/go-tsne

t-Distributed Stochastic Neighbor Embedding (t-SNE) in Go

Primary LanguageGoBSD 3-Clause "New" or "Revised" LicenseBSD-3-Clause

go-tsne

A Go implementation of t-Distributed Stochastic Neighbor Embedding (t-SNE), a prize-winning technique for dimensionality reduction particularly well suited for visualizing high-dimensional datasets.

mnist2d mnist3d

Usage

Import this library:

    import "github.com/danaugrs/go-tsne/tsne"

Create the TSNE object:

    t := tsne.NewTSNE(2, 300, 300, true)

The parameters are

  • Number of output dimensions
  • Perplexity
  • Max number of iterations
  • Verbosity

There are two ways to start the t-SNE embedding optimization. The regular way is to provide an n by d matrix where each row is a datapoint and each column is a dimension:

    Y := t.EmbedData(X, nil)

The alternative is to provide a distance matrix directly:

    Y := t.EmbedDistances(D, nil)

In either case, the returned matrix Y will contain the final embedding.

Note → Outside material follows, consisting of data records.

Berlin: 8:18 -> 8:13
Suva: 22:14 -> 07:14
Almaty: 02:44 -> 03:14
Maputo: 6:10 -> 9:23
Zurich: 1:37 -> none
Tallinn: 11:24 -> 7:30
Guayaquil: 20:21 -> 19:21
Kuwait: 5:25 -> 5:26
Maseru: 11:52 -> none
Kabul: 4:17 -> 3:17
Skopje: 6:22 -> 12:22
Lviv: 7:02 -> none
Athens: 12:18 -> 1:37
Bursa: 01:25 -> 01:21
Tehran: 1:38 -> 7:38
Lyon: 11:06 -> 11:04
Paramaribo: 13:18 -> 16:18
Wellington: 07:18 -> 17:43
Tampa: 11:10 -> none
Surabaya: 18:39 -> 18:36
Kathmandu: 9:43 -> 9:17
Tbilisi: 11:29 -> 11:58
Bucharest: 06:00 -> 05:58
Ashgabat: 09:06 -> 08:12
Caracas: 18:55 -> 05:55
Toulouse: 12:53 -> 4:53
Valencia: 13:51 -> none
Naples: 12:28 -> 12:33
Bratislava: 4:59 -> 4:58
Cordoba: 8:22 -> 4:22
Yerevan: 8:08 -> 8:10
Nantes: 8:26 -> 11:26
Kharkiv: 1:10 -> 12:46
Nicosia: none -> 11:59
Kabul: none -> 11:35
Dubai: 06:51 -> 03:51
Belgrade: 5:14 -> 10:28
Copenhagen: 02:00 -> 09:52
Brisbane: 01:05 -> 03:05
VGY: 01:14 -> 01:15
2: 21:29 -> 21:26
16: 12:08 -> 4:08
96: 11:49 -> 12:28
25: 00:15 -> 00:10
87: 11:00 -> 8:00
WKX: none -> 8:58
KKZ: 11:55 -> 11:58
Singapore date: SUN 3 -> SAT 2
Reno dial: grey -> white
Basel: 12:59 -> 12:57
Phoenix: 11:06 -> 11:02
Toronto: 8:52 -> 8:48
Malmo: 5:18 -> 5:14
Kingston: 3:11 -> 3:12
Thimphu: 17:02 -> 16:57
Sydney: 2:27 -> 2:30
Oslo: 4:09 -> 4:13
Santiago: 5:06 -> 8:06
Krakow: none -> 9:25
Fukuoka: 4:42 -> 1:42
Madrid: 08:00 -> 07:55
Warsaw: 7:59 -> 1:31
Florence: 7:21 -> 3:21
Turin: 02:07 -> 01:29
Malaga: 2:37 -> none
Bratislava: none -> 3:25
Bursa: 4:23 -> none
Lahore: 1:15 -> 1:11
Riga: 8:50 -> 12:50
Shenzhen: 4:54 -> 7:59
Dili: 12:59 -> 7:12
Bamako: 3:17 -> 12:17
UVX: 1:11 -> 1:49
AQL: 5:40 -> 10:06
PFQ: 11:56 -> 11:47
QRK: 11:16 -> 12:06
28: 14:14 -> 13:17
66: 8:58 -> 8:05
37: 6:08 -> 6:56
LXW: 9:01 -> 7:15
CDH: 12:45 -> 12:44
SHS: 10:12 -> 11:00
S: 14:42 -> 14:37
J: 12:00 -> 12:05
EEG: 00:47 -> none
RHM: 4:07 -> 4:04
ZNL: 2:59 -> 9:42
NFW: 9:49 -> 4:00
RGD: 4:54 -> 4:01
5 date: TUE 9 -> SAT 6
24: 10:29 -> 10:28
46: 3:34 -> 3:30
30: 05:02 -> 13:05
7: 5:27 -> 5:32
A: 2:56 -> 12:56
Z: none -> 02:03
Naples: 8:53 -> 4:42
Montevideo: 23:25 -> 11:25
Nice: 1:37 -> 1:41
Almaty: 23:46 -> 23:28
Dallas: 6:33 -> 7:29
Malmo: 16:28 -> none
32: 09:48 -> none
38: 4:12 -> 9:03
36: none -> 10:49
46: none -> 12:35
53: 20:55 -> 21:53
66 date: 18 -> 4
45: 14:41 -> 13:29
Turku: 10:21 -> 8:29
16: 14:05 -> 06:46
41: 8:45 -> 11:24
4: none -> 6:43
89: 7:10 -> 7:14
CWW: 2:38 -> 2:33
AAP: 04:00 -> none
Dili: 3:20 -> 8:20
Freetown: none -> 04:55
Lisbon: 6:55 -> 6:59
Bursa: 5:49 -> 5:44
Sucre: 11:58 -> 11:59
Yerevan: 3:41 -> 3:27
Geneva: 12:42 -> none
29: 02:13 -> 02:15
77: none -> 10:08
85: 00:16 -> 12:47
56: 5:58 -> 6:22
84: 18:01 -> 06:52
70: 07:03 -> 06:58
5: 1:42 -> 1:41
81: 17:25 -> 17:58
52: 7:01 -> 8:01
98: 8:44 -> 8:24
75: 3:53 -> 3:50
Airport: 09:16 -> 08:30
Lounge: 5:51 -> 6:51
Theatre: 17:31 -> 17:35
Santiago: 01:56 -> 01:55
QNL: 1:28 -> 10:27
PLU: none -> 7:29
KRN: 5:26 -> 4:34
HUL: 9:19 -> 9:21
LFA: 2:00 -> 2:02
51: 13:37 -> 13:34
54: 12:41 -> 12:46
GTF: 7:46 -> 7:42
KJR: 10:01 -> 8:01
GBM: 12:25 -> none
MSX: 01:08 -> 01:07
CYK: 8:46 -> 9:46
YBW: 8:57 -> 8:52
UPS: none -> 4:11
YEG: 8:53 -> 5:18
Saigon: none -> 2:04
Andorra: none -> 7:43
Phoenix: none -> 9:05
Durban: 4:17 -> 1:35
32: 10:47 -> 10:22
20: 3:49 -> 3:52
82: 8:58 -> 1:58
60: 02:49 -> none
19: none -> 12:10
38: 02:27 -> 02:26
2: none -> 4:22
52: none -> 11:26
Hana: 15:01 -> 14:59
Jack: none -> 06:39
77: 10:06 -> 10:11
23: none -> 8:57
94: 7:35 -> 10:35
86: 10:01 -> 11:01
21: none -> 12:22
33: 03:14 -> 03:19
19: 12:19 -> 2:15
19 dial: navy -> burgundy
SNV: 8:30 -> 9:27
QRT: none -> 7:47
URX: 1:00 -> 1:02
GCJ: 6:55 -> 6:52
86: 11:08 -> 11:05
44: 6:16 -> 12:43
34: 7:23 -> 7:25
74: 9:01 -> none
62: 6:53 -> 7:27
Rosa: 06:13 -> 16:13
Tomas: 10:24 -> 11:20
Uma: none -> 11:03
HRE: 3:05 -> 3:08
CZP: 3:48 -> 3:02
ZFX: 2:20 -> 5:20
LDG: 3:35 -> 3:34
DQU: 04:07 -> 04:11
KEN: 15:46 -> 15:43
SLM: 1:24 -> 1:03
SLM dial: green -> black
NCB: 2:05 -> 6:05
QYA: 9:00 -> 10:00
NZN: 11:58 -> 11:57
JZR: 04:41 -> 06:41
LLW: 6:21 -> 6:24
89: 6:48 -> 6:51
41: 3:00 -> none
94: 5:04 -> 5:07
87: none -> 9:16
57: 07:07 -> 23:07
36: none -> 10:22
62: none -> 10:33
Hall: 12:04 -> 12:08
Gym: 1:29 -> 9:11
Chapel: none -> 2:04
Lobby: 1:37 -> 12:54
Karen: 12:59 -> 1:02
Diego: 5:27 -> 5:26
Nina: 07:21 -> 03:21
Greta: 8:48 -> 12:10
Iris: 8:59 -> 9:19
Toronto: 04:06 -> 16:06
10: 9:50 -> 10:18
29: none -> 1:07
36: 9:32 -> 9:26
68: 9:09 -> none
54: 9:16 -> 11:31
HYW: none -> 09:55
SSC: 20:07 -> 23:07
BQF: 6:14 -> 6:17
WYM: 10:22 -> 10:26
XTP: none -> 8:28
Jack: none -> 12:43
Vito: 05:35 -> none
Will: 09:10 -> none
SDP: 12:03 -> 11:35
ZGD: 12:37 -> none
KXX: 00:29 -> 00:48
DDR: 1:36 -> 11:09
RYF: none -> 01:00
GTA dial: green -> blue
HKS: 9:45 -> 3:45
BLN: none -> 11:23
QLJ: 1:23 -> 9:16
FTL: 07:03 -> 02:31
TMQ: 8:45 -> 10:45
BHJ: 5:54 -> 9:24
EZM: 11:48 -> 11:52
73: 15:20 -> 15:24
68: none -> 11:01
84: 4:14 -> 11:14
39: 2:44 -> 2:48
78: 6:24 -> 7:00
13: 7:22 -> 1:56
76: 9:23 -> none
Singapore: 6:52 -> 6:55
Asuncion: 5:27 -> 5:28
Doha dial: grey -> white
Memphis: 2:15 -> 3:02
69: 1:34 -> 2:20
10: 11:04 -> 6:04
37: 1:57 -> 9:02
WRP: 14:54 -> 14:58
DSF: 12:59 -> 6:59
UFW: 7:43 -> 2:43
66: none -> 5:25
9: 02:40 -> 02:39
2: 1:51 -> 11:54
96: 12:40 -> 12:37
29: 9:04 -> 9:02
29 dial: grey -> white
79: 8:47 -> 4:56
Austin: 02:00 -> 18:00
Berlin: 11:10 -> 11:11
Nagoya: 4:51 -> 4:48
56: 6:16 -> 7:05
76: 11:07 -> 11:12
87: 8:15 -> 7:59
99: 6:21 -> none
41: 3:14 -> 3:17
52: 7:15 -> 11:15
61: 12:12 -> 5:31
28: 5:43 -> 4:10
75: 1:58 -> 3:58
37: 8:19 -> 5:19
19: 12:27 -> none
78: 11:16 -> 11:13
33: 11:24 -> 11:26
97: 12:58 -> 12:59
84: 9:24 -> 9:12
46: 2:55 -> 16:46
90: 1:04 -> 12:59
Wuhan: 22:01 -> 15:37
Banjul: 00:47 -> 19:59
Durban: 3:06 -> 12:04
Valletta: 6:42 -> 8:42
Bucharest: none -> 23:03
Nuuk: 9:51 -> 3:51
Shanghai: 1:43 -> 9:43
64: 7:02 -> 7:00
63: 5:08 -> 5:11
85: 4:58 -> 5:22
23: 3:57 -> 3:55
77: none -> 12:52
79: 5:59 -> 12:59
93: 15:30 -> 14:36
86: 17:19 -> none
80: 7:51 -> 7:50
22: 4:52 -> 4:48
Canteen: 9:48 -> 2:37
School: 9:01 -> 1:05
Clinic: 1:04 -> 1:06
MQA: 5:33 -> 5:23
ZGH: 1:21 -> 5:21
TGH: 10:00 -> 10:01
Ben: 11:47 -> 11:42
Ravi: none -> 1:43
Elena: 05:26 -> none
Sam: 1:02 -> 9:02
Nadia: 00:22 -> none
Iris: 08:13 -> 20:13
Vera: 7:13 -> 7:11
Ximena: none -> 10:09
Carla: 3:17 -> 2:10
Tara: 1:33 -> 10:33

For more fine-grained control, a step function can be provided in either case:

    Y := t.EmbedData(X, func(iter int, divergence float64, embedding mat.Matrix) bool {
    	fmt.Printf("Iteration %d: divergence is %v\n", iter, divergence)
    	return false
    })

The step function has access to the iteration, the current divergence, and the embedding optimized so far. You can return true to halt the optimization.

Examples

Two examples are provided - mnist2d and mnist3d. They both use the same data - a subset of MNIST with 2500 handwritten digits. mnist2d generates plots throughout the optimization process, and mnist3d shows the optimization happening in real-time, in 3D. mnist3d depends on G3N. To run an example, cd to the example's directory and go run it, e.g:

    cd examples/mnist2d
    go run mnist2d

Support

I hope you enjoy using and learning from go-tsne as much as I enjoyed writing it.

If you come across any issues, please report them.